Her yıl Sarıkamış Kuşatma Harekatı'nda şehit düşen askerlerimiz için Erzurum-Sarikamis güzergahından zemherili günlerde disaridan katilanlarla birlikte bölge halkının da katılımıyla büyük bir yürüyüş düzenlenmektedir .İstiklal Yürüyüşünü duymuştum ancak sayili bir kaç kişi ile sizinde katildiginiz -üstelik haziran ayında iyi mevsimde_ İstiklal Yürüyüşü pek sönük geçmesi doğaldır.Böylesi önemli yürüyüş böyle organize edilmez ki? Iyiki sizler vardiniz.Bu çürümüslügün kokusmanin devletin her kademesinde başladığının işaretidir.Kimi yöneticiler milli kimliklerini unutmus olmalilar.Bu isi organize edenlerde ruh kalmamış.Ersizler köyü...Kutlu Söylev-Nutuk 'u siz okurken o köyün hazin hikayesini de anlamıştinız.O şehitlerin kemikleri sızlarken ruhları acımıstır.Yaziklar olsun.Seneye lütfen organizasyona siz el atin ve bizleri de çağırın gelelim.Yuruyus nasıl olur yer gök inlerken uyuyanlar da utansınlar.Sqygiyla
Teşekkürler kardeşim, bu yürüyüşe doğa yürüyüşü niyetlenenlerin atalarının İstiklal savaşında da olmadıkları kuvvetle muhtemeldir. İleride belirlenecek bir tarihte benim de katılmayı arzuladığı bir program olursa çok iyi olur. Yavuz Selim'i de alırız, basın görevini üstlenir. Selam ve sevgilerimle
Jandarma komutanının hayaleti, depodan çalınan silahları sayarken, İstanbul'dan gelen 'doğa sporcuları' selfie çekmekle meşgul. Türk Ocağı'nın kapısında asılı kilit, tarihe vurulmuş bir tokattı sanki. Hamamcı Salih Reis'in anıtına çarpan yürüyüşçüler, "Bu heykel de nereden çıktı?" diye sormadan geçtiler. Ecevit Hanı'nda konaklayanlar, Ecevit Çorbası'nın sırrını (belki de içinde Enver Paşa'nın kayıp mektubunun olduğunu) asla öğrenemeyecek. Şerife Bacı'nın ruhu, kağnısıyla yolda göründüğünde, organizatörler "Bu kadın da kim?" diye Google'a baktılar. Sonuç: Tarih, bir kez daha 'like' için çarpıtıldı. Kurtuluş Savaşı'nın lojistik harikası, 'sponsorlu yürüyüş' oldu. Ey Türk Gençliği! Bu gafletten uyanınca, belki bir gün gerçek kağnı izlerini takip edersiniz... Tabii o zamana kadar o izler, AVM yapılmamışsa!

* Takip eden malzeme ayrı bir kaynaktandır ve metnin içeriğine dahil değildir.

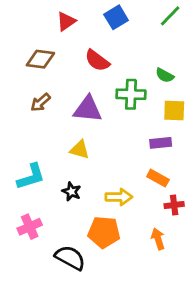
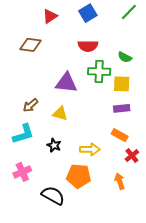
red semicircle: (97, 61) -> (88, 46), moved, turned -36
brown arrow: (40, 102) -> (30, 105), moved
yellow square: (174, 110) -> (122, 84), moved
red cross: (174, 205) -> (132, 156), turned -32

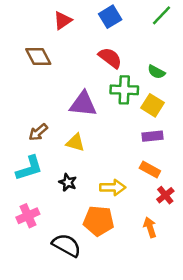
brown diamond: (30, 45) -> (38, 56), turned 55
red semicircle: (88, 46) -> (110, 58), turned -144
yellow square: (122, 84) -> (152, 105), turned 30

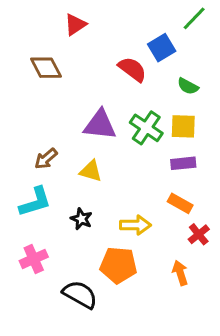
blue square: (110, 17) -> (162, 48), moved
green cross: (124, 90) -> (146, 128), moved, turned 32
yellow square: (152, 105) -> (183, 126), turned -30

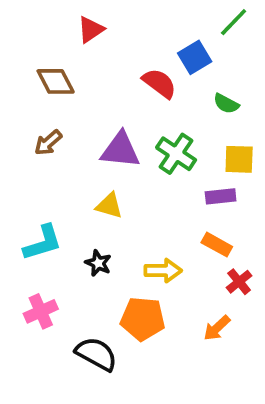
yellow square: (183, 126) -> (239, 159), moved
brown arrow: (46, 159) -> (48, 143), moved
orange arrow: (180, 273) -> (217, 328), turned -115

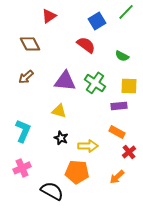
blue square: (195, 57) -> (97, 21), moved
cyan L-shape: (43, 243) -> (23, 131), turned -50
black star: (98, 263) -> (61, 138), moved

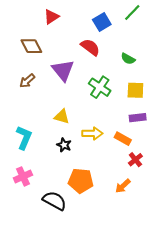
purple triangle: (65, 81) -> (63, 70), moved, turned 45
purple rectangle: (119, 106) -> (138, 118), moved
yellow arrow: (88, 146) -> (92, 133), moved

Tarihi bir yolculuğu yürüyüş adı altında sıradan bir doğa etkinliğine dönüştürmek, milletin hafızasına ve ecdadın mücadelesine yapılabilecek en büyük hatalardan biridir. İnebolu’dan Ankara’ya uzanan o kutlu hatta her adım bir kurşun, her taşın altında bir kahramanlık hikâyesi yatmaktadır. Sayın Vedat İlteriş Çınaroğlu’nun tespitleri, yalnızca bir eleştiri değil, aynı zamanda bir uyarı niteliğindedir: Tarih bilinmeden gelecek inşa edilemez. İstiklal Yolu, sadece bir rota değil, Türk milletinin yeniden dirilişinin sembolüdür. Bu yürüyüş; turistik bir parkur değil, milli hafızaya atılan bir adımdır. Tarih ruhsuzlaştırılamaz. Şehitlerin kanıyla sulanmış bu topraklarda yürüyorsak, onların hatırasına uygun bir vakar ve bilinçle yürümek boynumuzun borcudur.
Kesinlikle haklısınız sayın başkanım.Türk Kurtuluş ve Bağımsızlık Yürüyüşü, araplaşık bir takım zatlar eliyle sulandırılıp amacından saptırılıyor.Hatta bu yürüyüşü halife-i ru-i zemini,padişah efendimiz hazretlerini düşman elinden kurtarmak amacıyla yapıldığını savlıyorlar.Ata Derneği atacıları olarak sizleri kutluyoruz.Yolunuz açık,bahtınız ak olsun.İyi ki varsınız.